Thanks for the response.  I dug out an old fish aquarium thermometer and placed in in there.  My water temp is apprx. 74 degrees F.  So that should be decent hey?  The roots aren't slimy and don't smell as well.  I have not been having any issues with my ph.  It behaves pretty good for me.  Thanks for your help.


----------



## pcduck (Dec 15, 2012)

Do a h2o2 rinse then drop your rez temp to 68 or 65. I have always found those to be the best temps for me when doing dwc.

What line of nutes are you using?


----------



## spaceface (Dec 15, 2012)

pcduck said:
			
		

> Do a h2o2 rinse then drop your rez temp to 68 or 65. I have always found those to be the best temps for me when doing dwc.
> 
> What line of nutes are you using?



Hi pcduck.

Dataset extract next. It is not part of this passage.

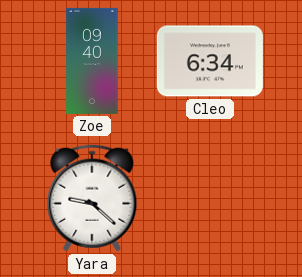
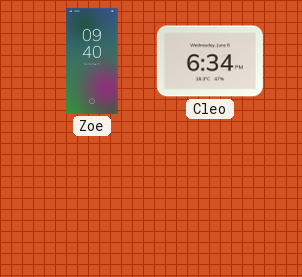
Yara: 9:22 -> none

How exactly would I do a h202 rinse?  Please excuse my ignorance.  the nute that I'm using are Advanced Nutrients 3 part Ph Perfect line.  (The ones with the gorilla on the bottles).  Thanks for your input.


----------



## pcduck (Dec 15, 2012)

Here is the link to the sticky telling how to use h2o2

http://www.marijuanapassion.com/forum/showthread.php?t=2177


Do that and drop your temps to 68-65 and you should see improvement.

And you are mixing the micro first?


----------



## WeedHopper (Dec 15, 2012)

You may have light leaking into your rez.


----------



## spaceface (Dec 16, 2012)

pcduck said:
			
		

> Here is the link to the sticky telling how to use h2o2
> 
> http://www.marijuanapassion.com/forum/showthread.php?t=2177
> 
> ...



Thanks for the link.  So I just pretty much fill my rez up with plain ph adjusted water and add 10ml of h202 per gallon and pour a bit from the top of the pot?  As for the nutes I mix it as follows.  I first add the micro to the rez, then I add the grow, and then finally I add the bloom.  I also use about 15ml of aquashield.   Can I just put frozen bottles or something directly in the rez?



			
				WeedHopper said:
			
		

> You may have light leaking into your rez.

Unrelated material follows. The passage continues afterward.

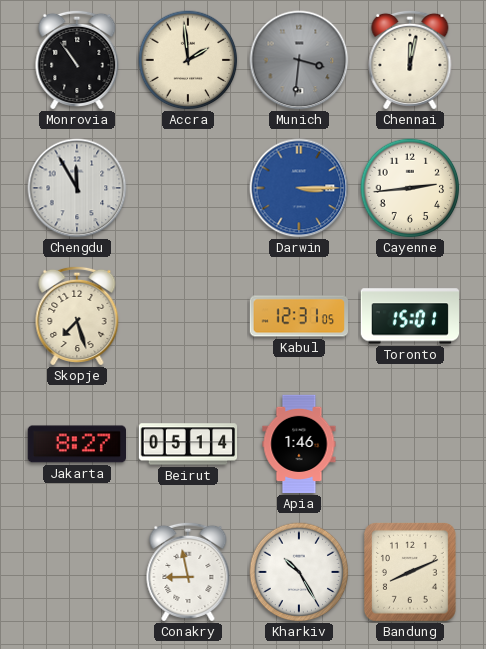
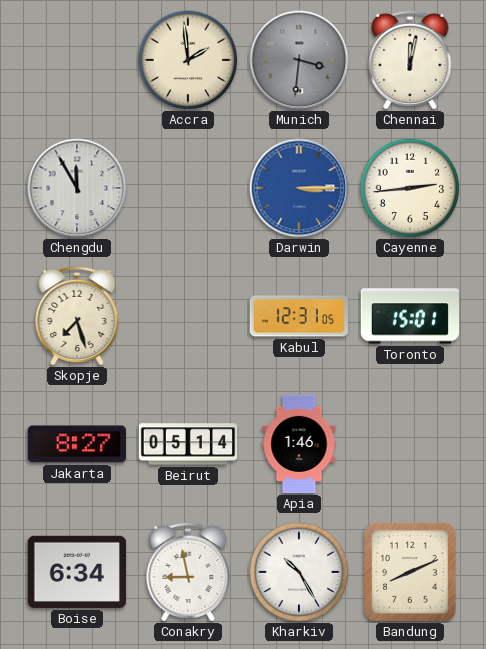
Monrovia: 10:54 -> none
Boise: none -> 6:34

I'm glad you brought that up.  After thinking my stuff was light proof.  I figured that perhaps it isn't.  So I went in poked my head around in my tent.  I noticed that since my air tube is clear light is getting in that way.  So I was gonna dig up some electrical  tape and tape that up.  Should work I'm thinking.

Again, thanks for your time and help.


----------



## WeedHopper (Dec 16, 2012)

Light will cause lots of problems in a Rez. Thats why I always make sure my Bucket and Lid are light proff.


----------



## metalfan75 (Jan 11, 2013)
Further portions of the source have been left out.